START SOURCE MATERIAL
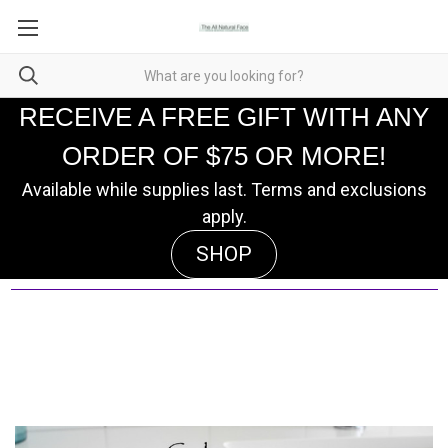
RECEIVE A FREE GIFT WITH ANY
ORDER OF $75 OR MORE!
Available while supplies last. Terms and exclusions
apply.
SHOP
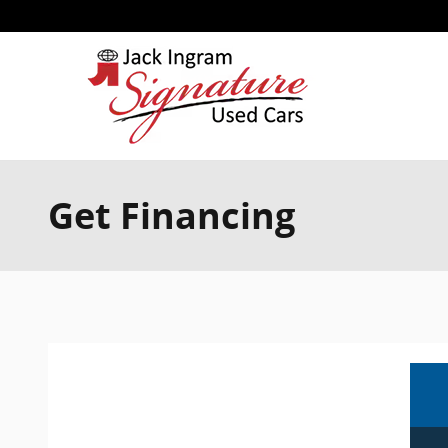
Skip to main content
Get Financing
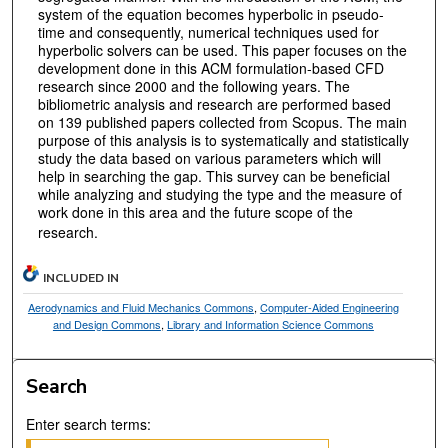
system of the equation becomes hyperbolic in pseudo-
time and consequently, numerical techniques used for
hyperbolic solvers can be used. This paper focuses on the
development done in this ACM formulation-based CFD
research since 2000 and the following years. The
bibliometric analysis and research are performed based
on 139 published papers collected from Scopus. The main
purpose of this analysis is to systematically and statistically
study the data based on various parameters which will
help in searching the gap. This survey can be beneficial
while analyzing and studying the type and the measure of
work done in this area and the future scope of the
research.
INCLUDED IN
Aerodynamics and Fluid Mechanics Commons
,
Computer-Aided Engineering
and Design Commons
,
Library and Information Science Commons
Search
Enter search terms:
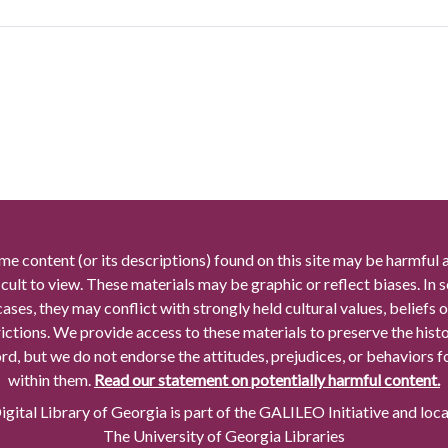
me content (or its descriptions) found on this site may be harmful 
icult to view. These materials may be graphic or reflect biases. In
cases, they may conflict with strongly held cultural values, beliefs o
rictions. We provide access to these materials to preserve the histo
rd, but we do not endorse the attitudes, prejudices, or behaviors 
within them.
Read our statement on potentially harmful content.
gital Library of Georgia is part of the GALILEO Initiative and loc
The University of Georgia Libraries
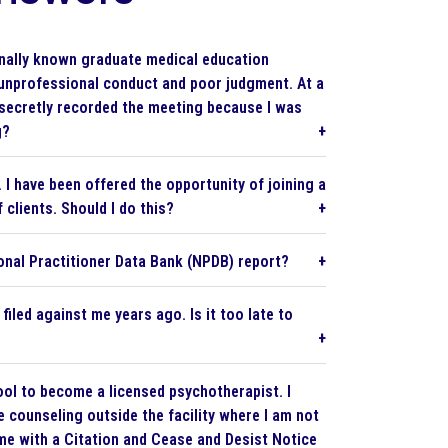
ionally known graduate medical education
 unprofessional conduct and poor judgment. At a
secretly recorded the meeting because I was
g?
I have been offered the opportunity of joining a
clients. Should I do this?
ional Practitioner Data Bank (NPDB) report?
iled against me years ago. Is it too late to
hool to become a licensed psychotherapist. I
e counseling outside the facility where I am not
me with a Citation and Cease and Desist Notice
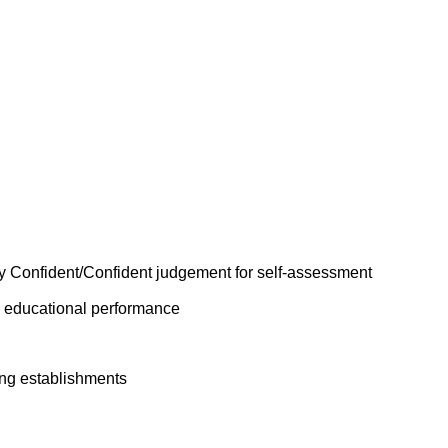
y Confident/Confident judgement for self-assessment
n educational performance
ing establishments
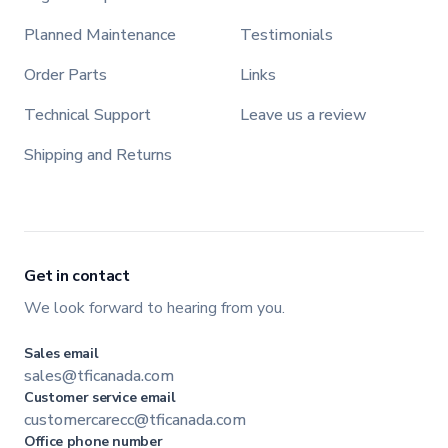
Planned Maintenance
Testimonials
Order Parts
Links
Technical Support
Leave us a review
Shipping and Returns
Get in contact
We look forward to hearing from you.
Sales email
sales@tficanada.com
Customer service email
customercarecc@tficanada.com
Office phone number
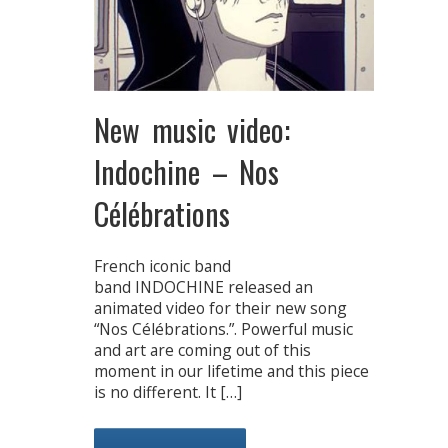
New music video:
Indochine – Nos
Célébrations
French iconic band
band INDOCHINE released an
animated video for their new song
“Nos Célébrations.”. Powerful music
and art are coming out of this
moment in our lifetime and this piece
is no different. It […]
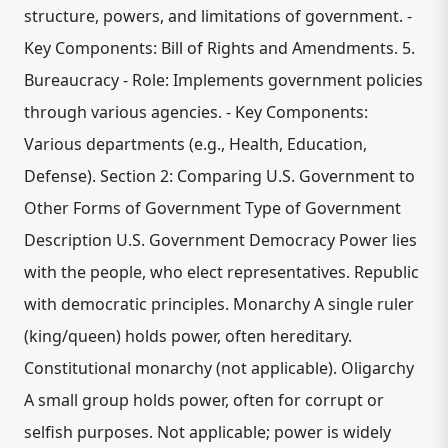
structure, powers, and limitations of government. -
Key Components: Bill of Rights and Amendments. 5.
Bureaucracy - Role: Implements government policies
through various agencies. - Key Components:
Various departments (e.g., Health, Education,
Defense). Section 2: Comparing U.S. Government to
Other Forms of Government Type of Government
Description U.S. Government Democracy Power lies
with the people, who elect representatives. Republic
with democratic principles. Monarchy A single ruler
(king/queen) holds power, often hereditary.
Constitutional monarchy (not applicable). Oligarchy
A small group holds power, often for corrupt or
selfish purposes. Not applicable; power is widely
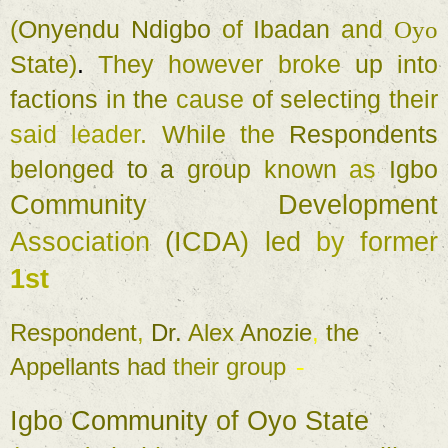
(
Onyendu 
Ndigbo 
of 
Ibadan 
and 
Oyo 
State
)
. 
They 
however broke 
up 
into 
factions 
in 
the 
cause 
of 
selecting 
their 
said 
leader
. 
While 
the 
Respondents 
belonged 
to a 
group 
known 
as 
Igbo 
Community 
Development 
Association 
(
ICDA
) 
led 
by 
former 
1st 
Respondent
, 
Dr. 
Alex 
Anozie
, 
the 
Appellants 
had 
their 
group 
- 
Igbo 
Community 
of 
Oyo 
State 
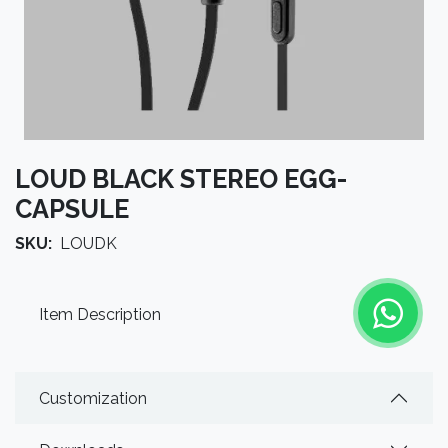
LOUD BLACK STEREO EGG-
CAPSULE
SKU:
LOUDK
Item Description
Customization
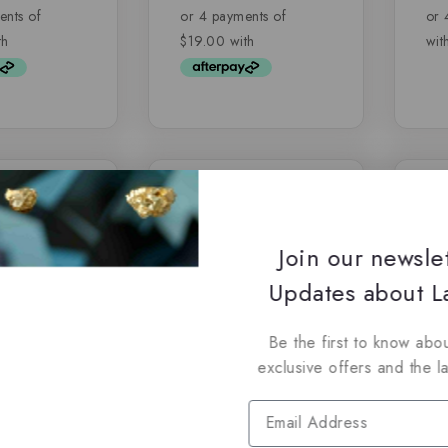
of
of
5
5
-6%
-26
Join our newsle
Updates about La
Be the first to know abou
exclusive offers and the l
– Afaq by
Her Confession by
Gl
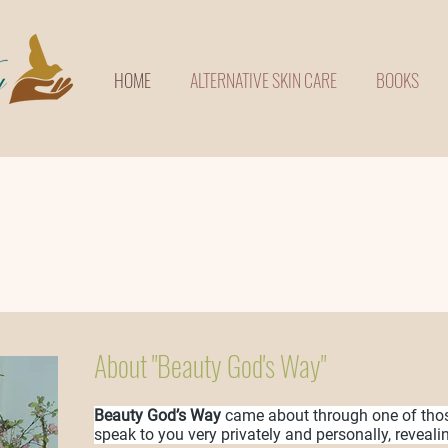
HOME
ALTERNATIVE SKIN CARE
BOOKS
About "Beauty God's Way"
Beauty God’s Way
came about through one of tho
speak to you very privately and personally, reveali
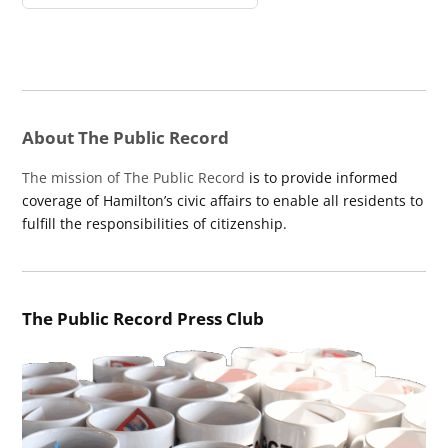
About The Public Record
The mission of The Public Record
is to provide informed
coverage of Hamilton’s civic affairs to enable all residents to
fulfill the responsibilities of citizenship.
The Public Record Press Club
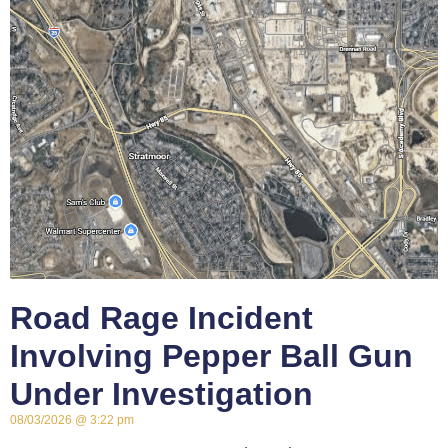
Road Rage Incident
Involving Pepper Ball Gun
Under Investigation
08/03/2026
3:22 pm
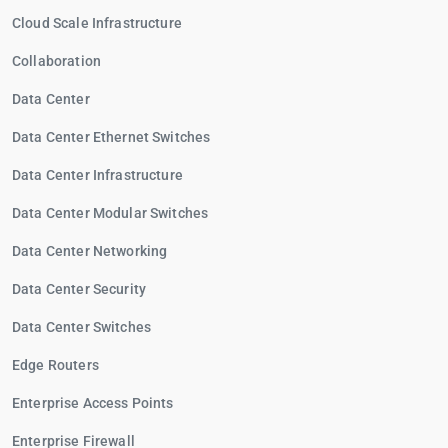
Cloud Scale Infrastructure
Collaboration
Data Center
Data Center Ethernet Switches
Data Center Infrastructure
Data Center Modular Switches
Data Center Networking
Data Center Security
Data Center Switches
Edge Routers
Enterprise Access Points
Enterprise Firewall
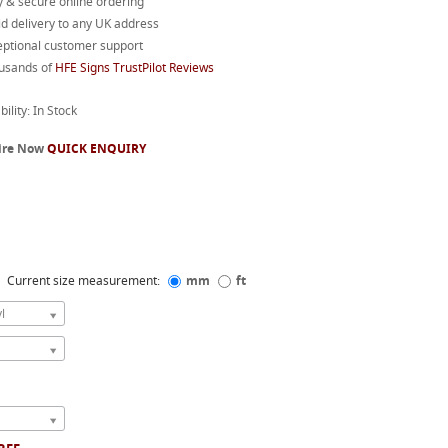
 & secure online ordering
d delivery to any UK address
eptional customer support
usands of
HFE Signs TrustPilot Reviews
bility: In Stock
ire Now
QUICK ENQUIRY
Current size measurement:
mm
ft
l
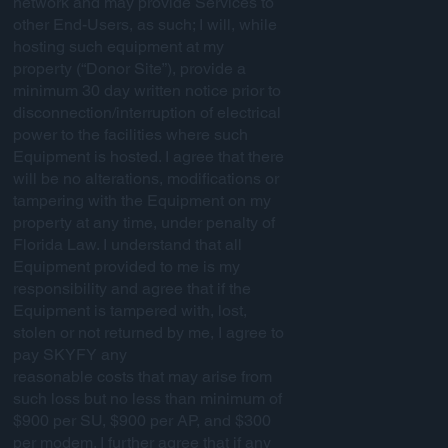
network and may provide Services to
other End-Users, as such; I will, while
hosting such equipment at my
property (“Donor Site”), provide a
minimum 30 day written notice prior to
disconnection/interruption of electrical
power to the facilities where such
Equipment is hosted. I agree that there
will be no alterations, modifications or
tampering with the Equipment on my
property at any time, under penalty of
Florida Law. I understand that all
Equipment provided to me is my
responsibility and agree that if the
Equipment is tampered with, lost,
stolen or not returned by me, I agree to
pay SKYFY any
reasonable costs that may arise from
such loss but no less than minimum of
$900 per SU, $900 per AP, and $300
per modem. I further agree that if any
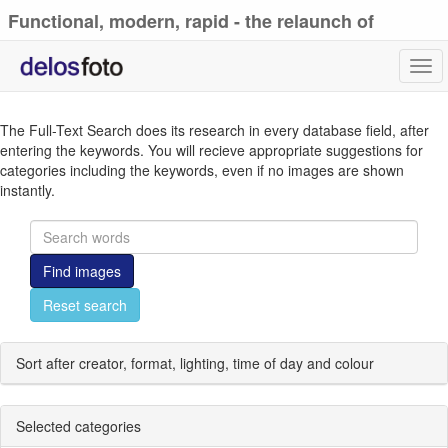
Functional, modern, rapid - the relaunch of
delosfoto.de
Tog
navi
The Full-Text Search does its research in every database field, after
entering the keywords. You will recieve appropriate suggestions for
categories including the keywords, even if no images are shown
instantly.
Find images
Reset search
Sort after creator, format, lighting, time of day and colour
Selected categories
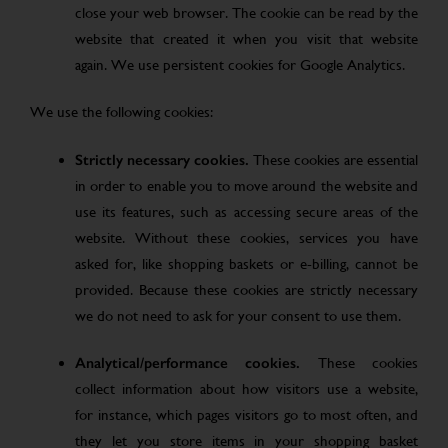
close your web browser. The cookie can be read by the
website that created it when you visit that website
again. We use persistent cookies for Google Analytics.
We use the following cookies:
Strictly necessary cookies.
These cookies are essential
in order to enable you to move around the website and
use its features, such as accessing secure areas of the
website. Without these cookies, services you have
asked for, like shopping baskets or e-billing, cannot be
provided. Because these cookies are strictly necessary
we do not need to ask for your consent to use them.
Analytical/performance cookies.
These cookies
collect information about how visitors use a website,
for instance, which pages visitors go to most often, and
they let you store items in your shopping basket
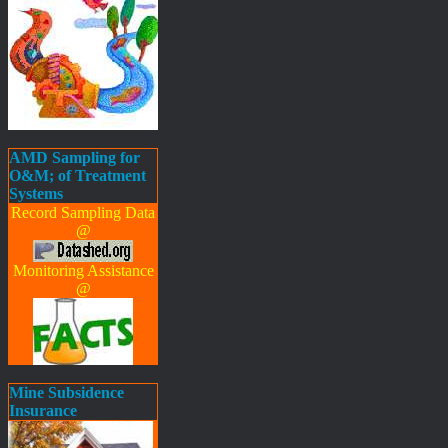
AMD Sampling for
O&M; of Treatment
Systems
Record Sampling Data
@
Monitoring Assistance
@
Mine Subsidence
Insurance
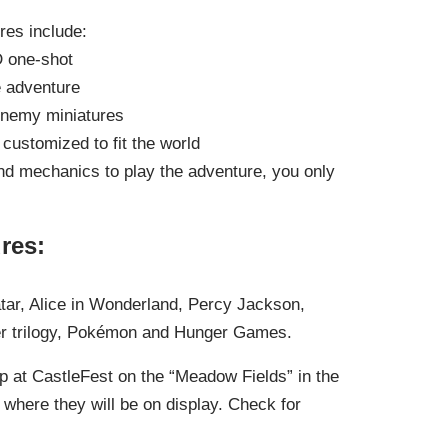
es include:
D one-shot
e adventure
enemy miniatures
 customized to fit the world
and mechanics to play the adventure, you only
res:
tar, Alice in Wonderland, Percy Jackson,
ter trilogy, Pokémon and Hunger Games.
p at CastleFest on the “Meadow Fields” in the
where they will be on display. Check for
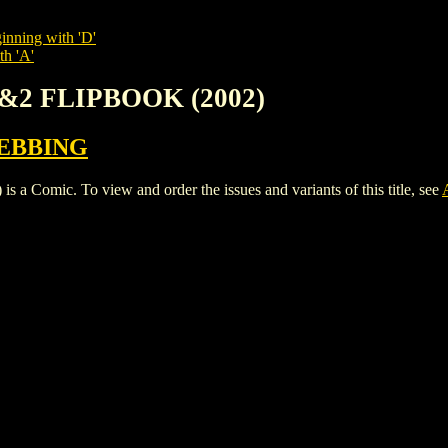
inning with 'D'
th 'A'
1&2 FLIPBOOK (2002)
EBBING
mic. To view and order the issues and variants of this title, see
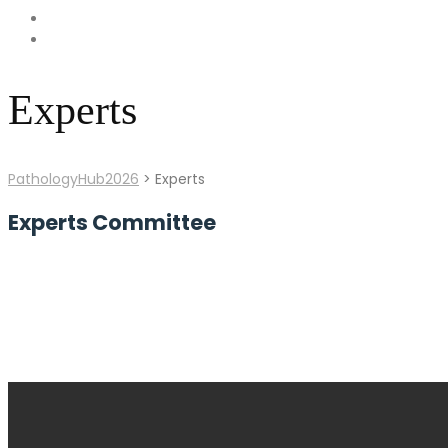
Experts
PathologyHub2026
>
Experts
Experts Committee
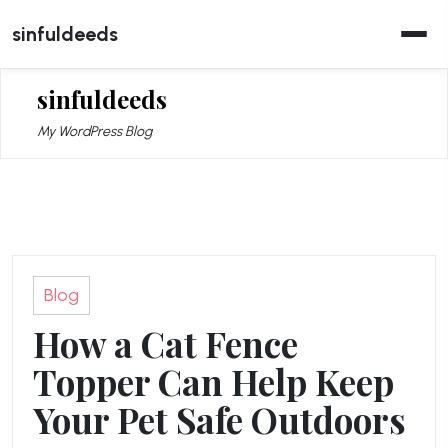
Skip
sinfuldeeds
to
content
sinfuldeeds
My WordPress Blog
Blog
How a Cat Fence
Topper Can Help Keep
Your Pet Safe Outdoors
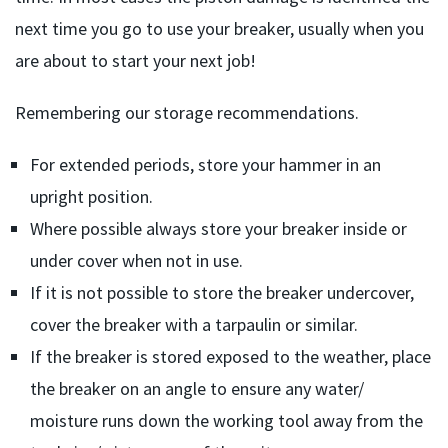
next time you go to use your breaker, usually when you
are about to start your next job!
Remembering our storage recommendations.
For extended periods, store your hammer in an
upright position.
Where possible always store your breaker inside or
under cover when not in use.
If it is not possible to store the breaker undercover,
cover the breaker with a tarpaulin or similar.
If the breaker is stored exposed to the weather, place
the breaker on an angle to ensure any water/
moisture runs down the working tool away from the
END SOURCE MATERIAL
_WORK ORDER_: Every line between the start of the listing and the line containing "time and consequently, numerical", both ends counted, needs to be printed exactly, minus the pictures.

_RESULT OF THE TASK_:
RECEIVE A FREE GIFT WITH ANY
ORDER OF $75 OR MORE!
Available while supplies last. Terms and exclusions
apply.
SHOP
Skip to main content
Get Financing
system of the equation becomes hyperbolic in pseudo-
time and consequently, numerical techniques used for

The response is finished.